◆ **Task to complete**:
Would you write out every record that follows exactly, with the pictures left out?

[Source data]
----

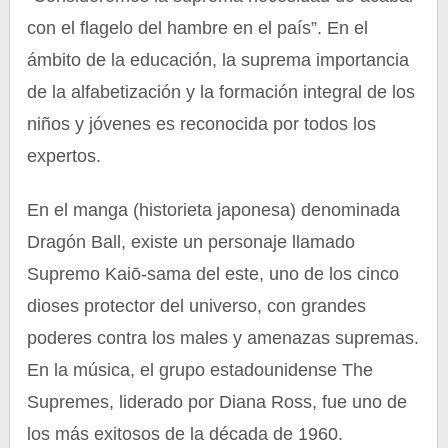
con el flagelo del hambre en el país”. En el
ámbito de la educación, la suprema importancia
de la alfabetización y la formación integral de los
niños y jóvenes es reconocida por todos los
expertos.
En el manga (historieta japonesa) denominada
Dragón Ball, existe un personaje llamado
Supremo Kaiō-sama del este, uno de los cinco
dioses protector del universo, con grandes
poderes contra los males y amenazas supremas.
En la música, el grupo estadounidense The
Supremes, liderado por Diana Ross, fue uno de
los más exitosos de la década de 1960.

----

◆ **Expected answer**:
con el flagelo del hambre en el país”. En el
ámbito de la educación, la suprema importancia
de la alfabetización y la formación integral de los
niños y jóvenes es reconocida por todos los
expertos.
En el manga (historieta japonesa) denominada
Dragón Ball, existe un personaje llamado
Supremo Kaiō-sama del este, uno de los cinco
dioses protector del universo, con grandes
poderes contra los males y amenazas supremas.
En la música, el grupo estadounidense The
Supremes, liderado por Diana Ross, fue uno de
los más exitosos de la década de 1960.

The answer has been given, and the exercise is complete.